In this example, CouchDB will ensure that two replicas for a shard will be hosted on nodes with the zone attribute set to <zone-name-1> and one replica will be hosted on a new with the zone attribute set to <zone-name-2>.

This approach is flexible, since you can also specify zones on a per- database basis by specifying the placement setting as a query parameter when the database is created, using the same syntax as the ini file:

curl -X PUT $COUCH_URL:5984/<dbname>?zone=<zone>

Note that you can also use this system to ensure certain nodes in the cluster do not host any replicas for newly created databases, by giving them a zone attribute that does not appear in the [cluster] placement string.

12.4.4. Resharding a database to a new q value

The q value for a database can only be set when the database is created, precluding live resharding.

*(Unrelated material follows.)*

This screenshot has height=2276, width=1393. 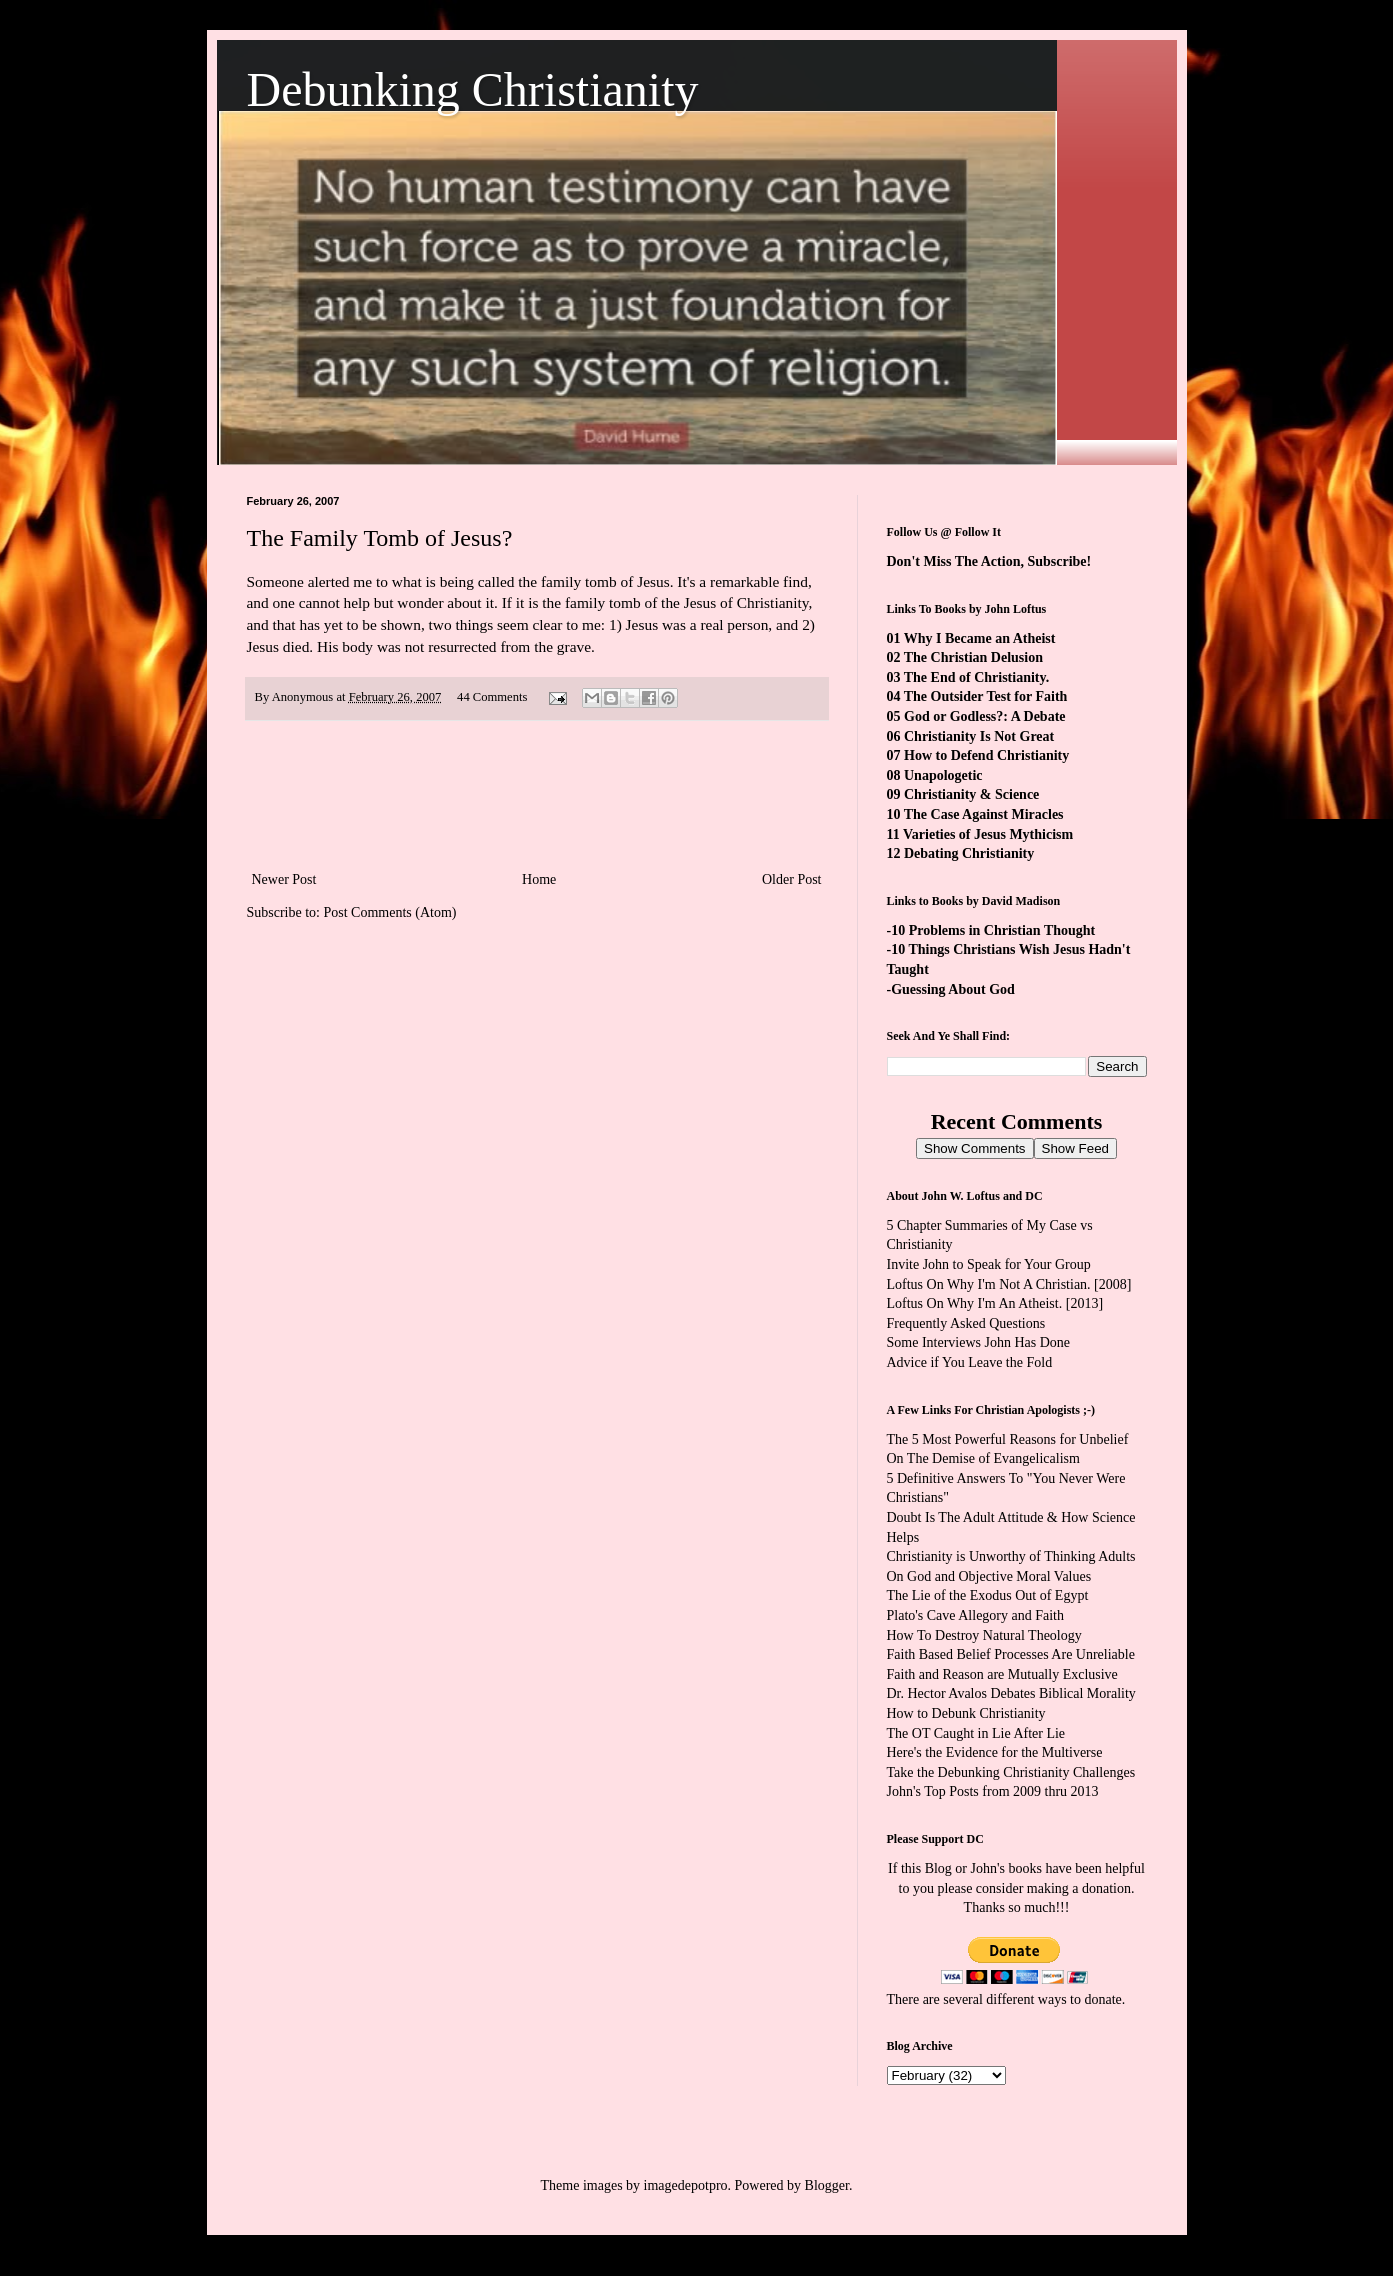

Instead, to reshard a database, it must be regenerated. Here are the steps:

  1. Create a temporary database with the desired shard settings, by specifying the q value as a query parameter during the PUT operation.
  2. Stop clients accessing the database.
  3. Replicate the primary database to the temporary one. Multiple replications may be required if the primary database is under active use.
  4. Delete the primary database. Make sure nobody is using it!
  5. Recreate the primary database with the desired shard settings.
  6. Clients can now access the database again.
  7. Replicate the temporary back to the primary.
  8. Delete the temporary database.

Once all steps have completed, the database can be used again. The cluster will create and distribute its shards according to placement rules automatically.

Downtime can be avoided in production if the client application(s) can be instructed to use the new database instead of the old one, and a cut- over is performed during a very brief outage window.